7. The component as set forth in claim 1, wherein said cooling channels are separated by only two of said disconnected wall segments.

8. The component as set forth in claim 1, wherein one of said disconnected wall segments in said first set being associated with one of said disconnected wall segments in said second set, and one of said associated disconnected wall segments in said first and second sets being positioned towards a leading edge of said component relative to the location of the other of said associated disconnected wall segments.

9. The component as set forth in claim 8, wherein each of said cooling channels are defined between a pair of spaced ones of said disconnected wall segments in said first set, and then between said disconnected wall segments in said second set.

10. A gas turbine engine comprising: a compressor;a combustion section; anda turbine section, said turbine section including at least one component having cooling channels for delivering air; andsaid cooling channels being separate from adjacent cooling channels by sets of at least two disconnected wall segments, with a first set of said disconnected wall segments extending inwardly from an outer point and a second set of said disconnected wall segments extending outwardly from an inner point.

11. The gas turbine engine as set forth in claim 10, wherein said first set of said disconnected wall segments is spaced toward a leading edge relative to an associated disconnected wall segment in said second set.

12. The gas turbine engine as set forth in claim 11, wherein said disconnected wall segments in said second set extend to a circumferential extent that is circumferentially beyond a circumferential extent of said disconnected wall segments in said first set.

13. The gas turbine engine as set forth in claim 12, wherein said disconnected wall segments in said first set is associated with a disconnected wall segment in said second set, and ends of said associated disconnected wall segments extending beyond each other, with a gap defined between said associated wall segments, with said gap providing a path to communicate adjacent ones of said cooling channels.
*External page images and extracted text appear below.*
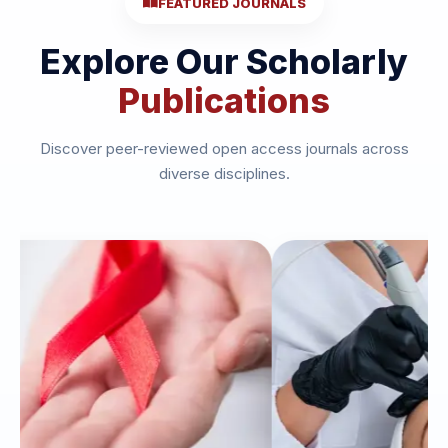
FEATURED JOURNALS
Explore Our Scholarly
Publications
Discover peer-reviewed open access journals across
diverse disciplines.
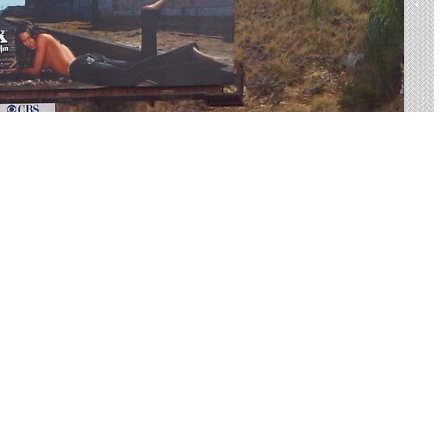
US-385 Made Easy
rtising on US-385 to find your perfect display. Live
 on average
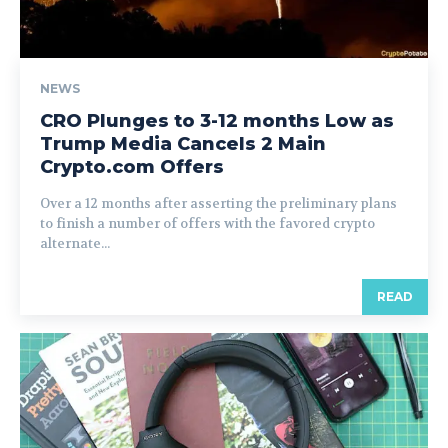
NEWS
CRO Plunges to 3-12 months Low as
Trump Media Cancels 2 Main
Crypto.com Offers
Over a 12 months after asserting the preliminary plans
to finish a number of offers with the favored crypto
alternate...
READ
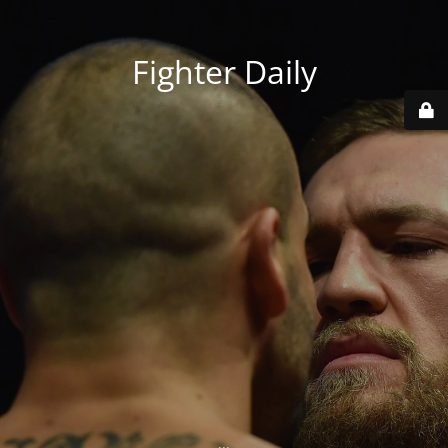
Fighter Daily
...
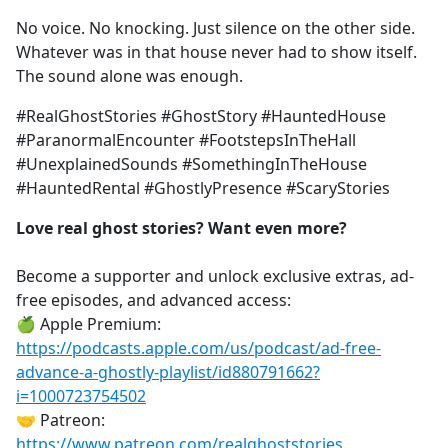
No voice. No knocking. Just silence on the other side.
Whatever was in that house never had to show itself.
The sound alone was enough.
#RealGhostStories #GhostStory #HauntedHouse
#ParanormalEncounter #FootstepsInTheHall
#UnexplainedSounds #SomethingInTheHouse
#HauntedRental #GhostlyPresence #ScaryStories
Love real ghost stories? Want even more?
Become a supporter and unlock exclusive extras, ad-
free episodes, and advanced access:
🍏 Apple Premium:
https://podcasts.apple.com/us/podcast/ad-free-
advance-a-ghostly-playlist/id880791662?
i=1000723754502
🤝 Patreon:
https://www.patreon.com/realghoststories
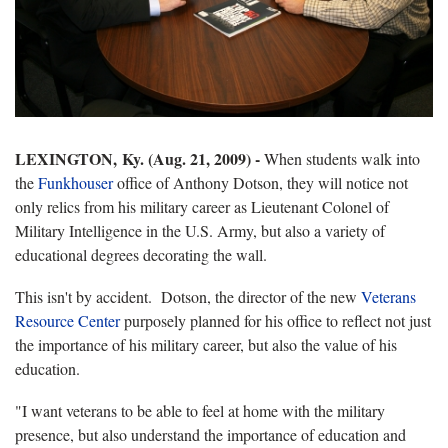
LEXINGTON, Ky. (Aug. 21, 2009) -
When students walk into
the
Funkhouser
office of Anthony Dotson, they will notice not
only relics from his military career as Lieutenant Colonel of
Military Intelligence in the U.S. Army, but also a variety of
educational degrees decorating the wall.
This isn't by accident.
Dotson, the director of the new
Veterans
Resource Center
purposely planned for his office to reflect not just
the importance of his military career, but also the value of his
education.
"I want veterans to be able to feel at home with the military
presence, but also understand the importance of education and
14. The gas turbine engine as set forth in claim 10, wherein said disconnected wall segments in said second set extend to an outermost extent that is beyond an innermost extent of said disconnected wall segments in said first set.

15. The gas turbine engine as set forth in claim 10, wherein said component is a blade outer air seal.

16. The gas turbine engine as set forth in claim 10, wherein said cooling channels are separated by only two of said disconnected wall segments.

17. The gas turbine engine as set forth in claim 10, wherein one of said disconnected wall segments in said first set being associated with one of said disconnected wall segments in said second set, and one of said associated disconnected wall segments in said first and second sets being positioned towards a leading edge of said component relative to the location of the other of said associated disconnected wall segments.

18. The gas turbine engine as set forth in claim 10, wherein each of said cooling channels are defined between a pair of spaced ones of said disconnected wall segments in said first set, and then between said disconnected wall segments in said second set.

19. A method of forming a component for a gas turbine engine comprising the steps of: 1) providing a core, said core having a generally solid shape, and a plurality of spaced slots at a radially outer end and at a radially inner end;2) placing said core in a mold, and injecting molten metal around said core;3) leaching said core to leave a hollow space within a gas turbine engine component containing an airfoil, with said slots in said core forming disconnected wall segments with a series of outer wall segments extending inwardly and a series of inner wall segments extending outwardly.

20. The method as set forth in claim 19, wherein said outer wall segments extend circumferentially inward from a first circumferential side, and said inner wall segments extending circumferentially outward towards a second circumferential side.